**Work instruction**
Find the line containing "Գրանցվել (1168, 17)" in the entries below. Reproduce that line and each one after it to the end, exactly, with no other lines.

============================================================

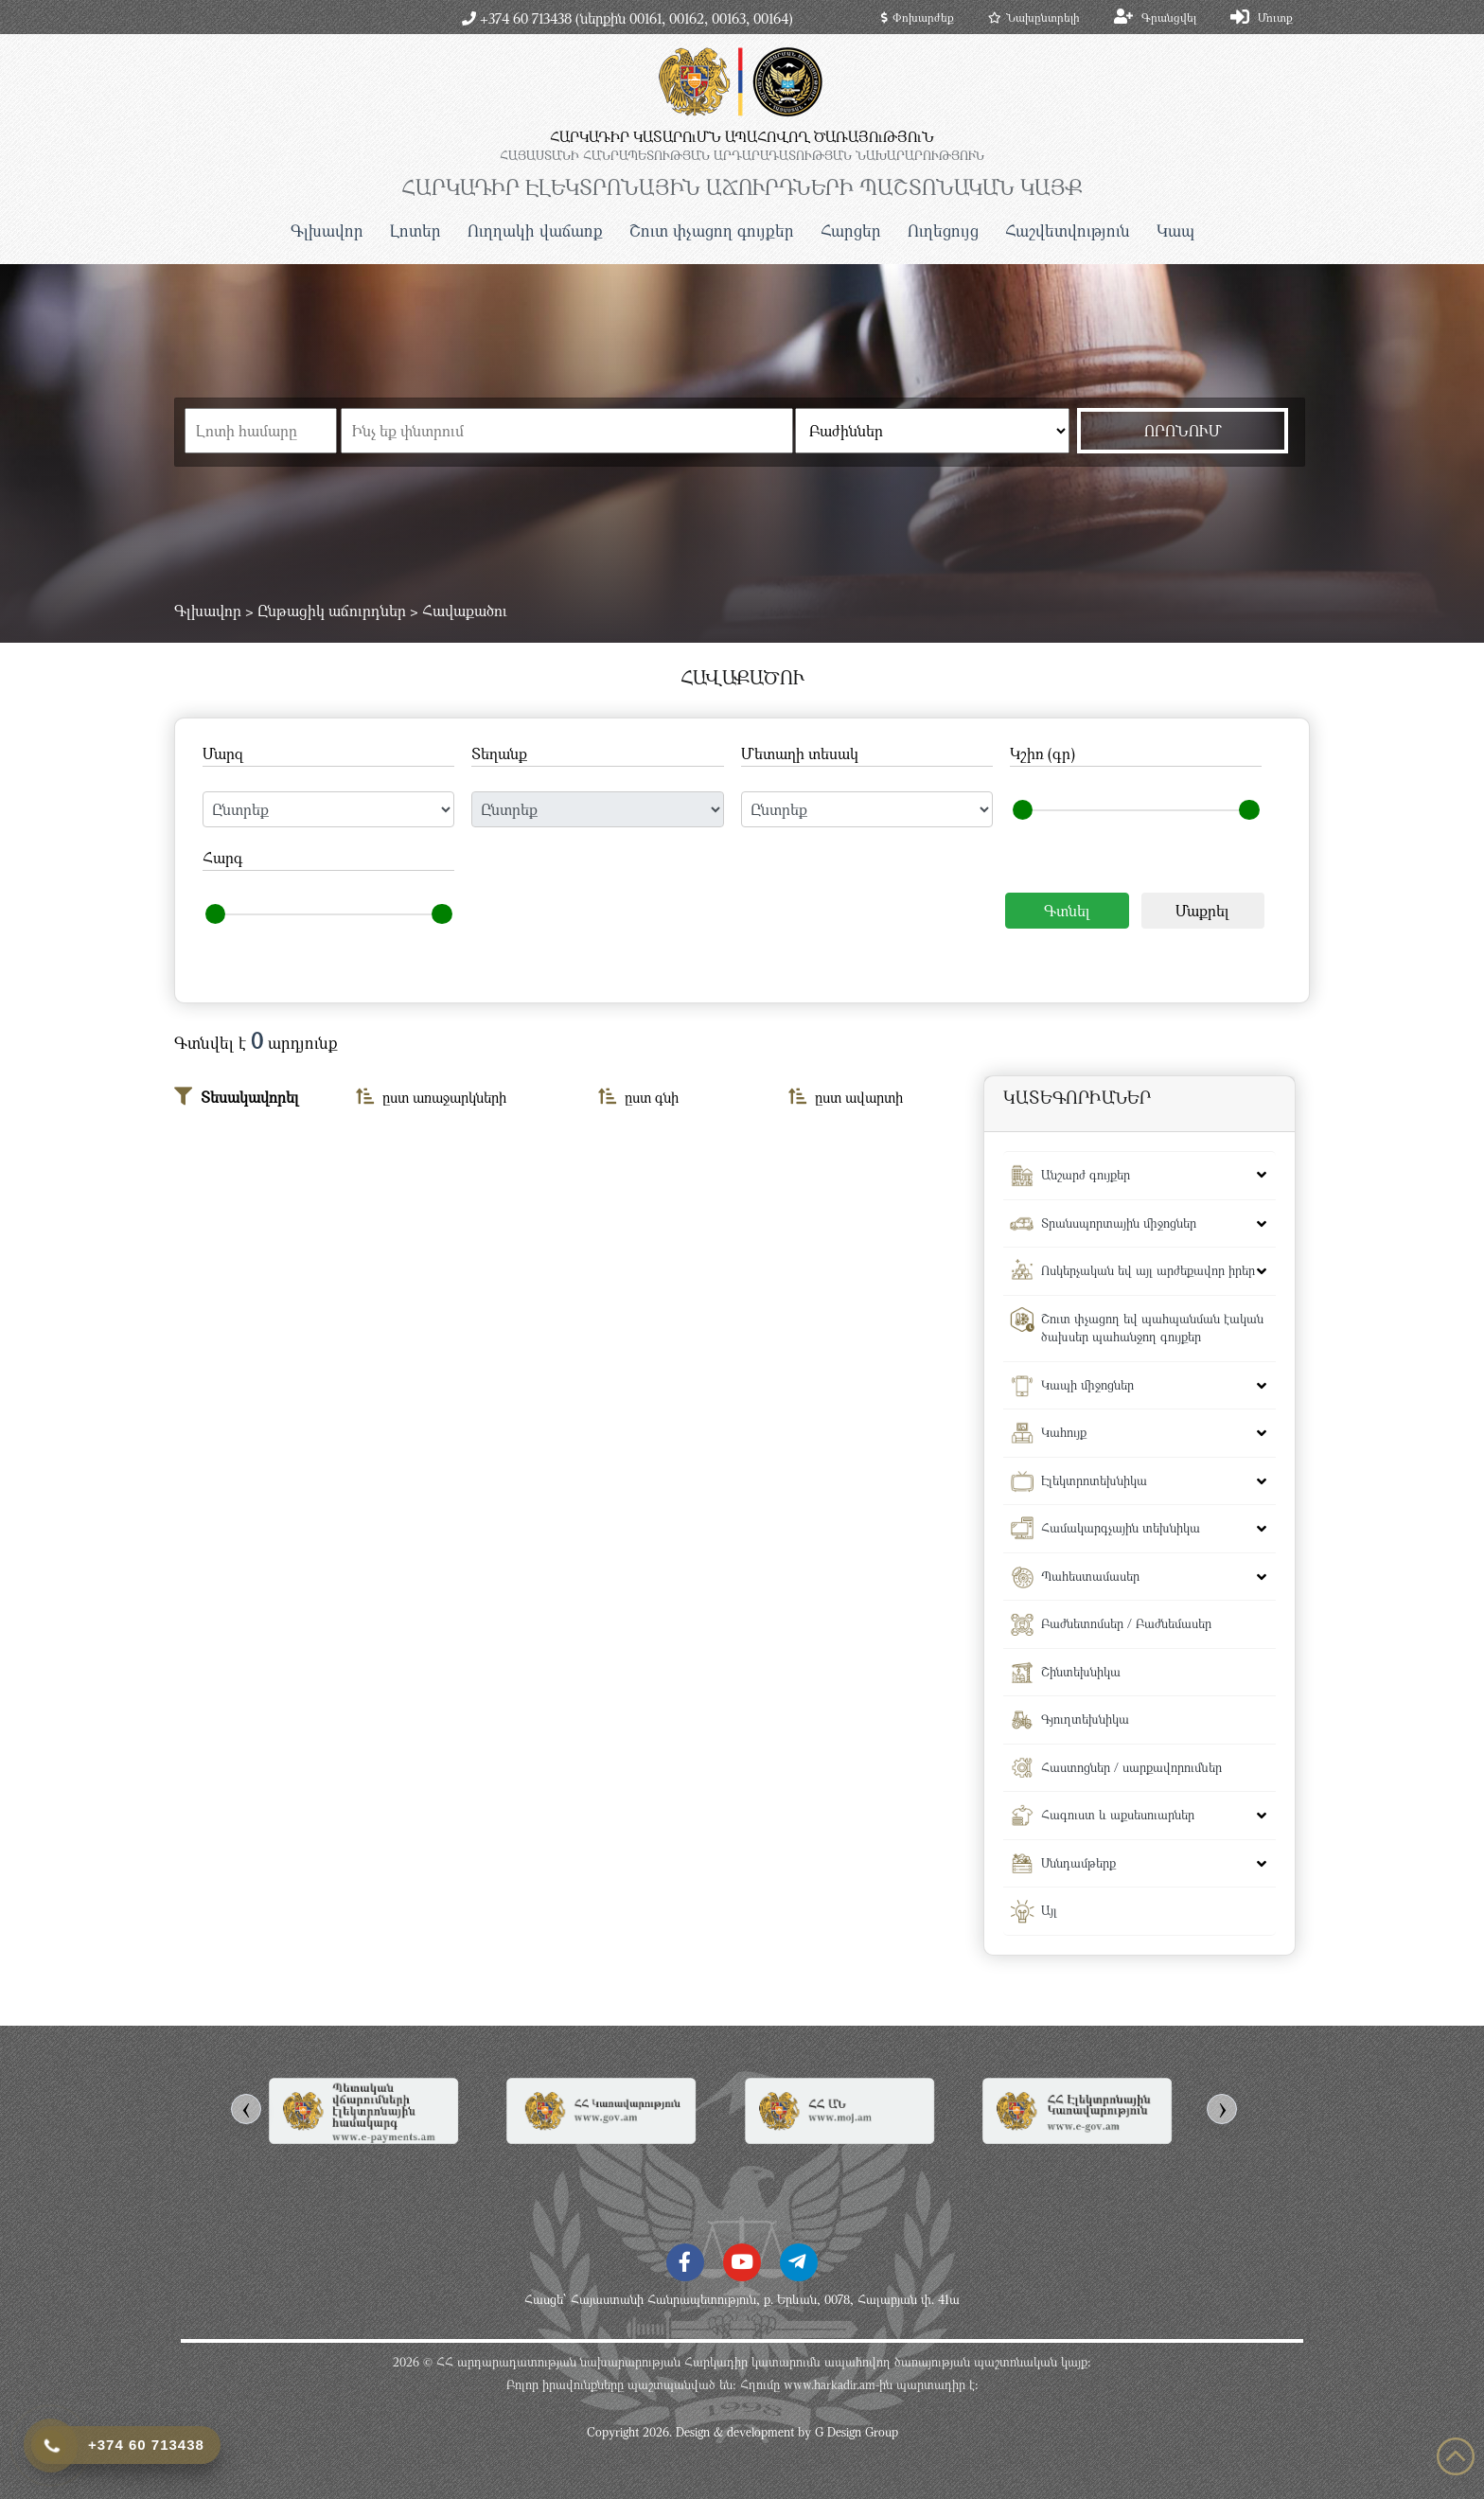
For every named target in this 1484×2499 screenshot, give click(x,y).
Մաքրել (1202, 910)
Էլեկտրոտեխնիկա (1094, 1480)
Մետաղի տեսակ (799, 753)
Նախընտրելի (1034, 17)
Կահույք (1063, 1432)
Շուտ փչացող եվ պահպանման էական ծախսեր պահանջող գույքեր (1152, 1328)
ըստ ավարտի (845, 1097)
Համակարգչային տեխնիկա (1120, 1527)
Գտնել (1067, 910)
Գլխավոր (327, 230)
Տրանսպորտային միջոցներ (1118, 1223)
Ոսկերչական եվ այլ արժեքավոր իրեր (1148, 1270)
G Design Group (856, 2431)
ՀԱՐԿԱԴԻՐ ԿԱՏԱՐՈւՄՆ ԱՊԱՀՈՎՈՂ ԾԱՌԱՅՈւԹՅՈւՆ (742, 136)
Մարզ (223, 753)
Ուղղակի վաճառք (535, 230)
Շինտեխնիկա (1081, 1671)
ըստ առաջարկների (431, 1097)
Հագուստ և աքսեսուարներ (1117, 1814)
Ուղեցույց (943, 230)
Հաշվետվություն (1067, 230)
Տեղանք (499, 753)
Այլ (1049, 1910)
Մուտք (1275, 17)
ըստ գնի (638, 1097)
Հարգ (223, 857)
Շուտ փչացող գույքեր (711, 230)
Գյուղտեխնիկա (1085, 1719)
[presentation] (246, 2109)
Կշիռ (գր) (1042, 753)
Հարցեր (851, 230)
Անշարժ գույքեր (1085, 1174)
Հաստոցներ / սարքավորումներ (1131, 1767)
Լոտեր (415, 230)
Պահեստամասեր (1090, 1576)
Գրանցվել (1168, 17)
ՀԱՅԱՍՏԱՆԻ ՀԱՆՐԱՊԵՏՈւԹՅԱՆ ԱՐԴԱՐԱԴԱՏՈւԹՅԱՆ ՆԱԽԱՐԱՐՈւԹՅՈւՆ (742, 155)
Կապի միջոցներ (1087, 1384)
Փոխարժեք (917, 17)
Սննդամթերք (1078, 1862)
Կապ (1175, 230)
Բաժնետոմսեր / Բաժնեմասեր (1126, 1623)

============================================================

**Result for this task**
Գրանցվել (1168, 17)
ՀԱՅԱՍՏԱՆԻ ՀԱՆՐԱՊԵՏՈւԹՅԱՆ ԱՐԴԱՐԱԴԱՏՈւԹՅԱՆ ՆԱԽԱՐԱՐՈւԹՅՈւՆ (742, 155)
Կապի միջոցներ (1087, 1384)
Փոխարժեք (917, 17)
Սննդամթերք (1078, 1862)
Կապ (1175, 230)
Բաժնետոմսեր / Բաժնեմասեր (1126, 1623)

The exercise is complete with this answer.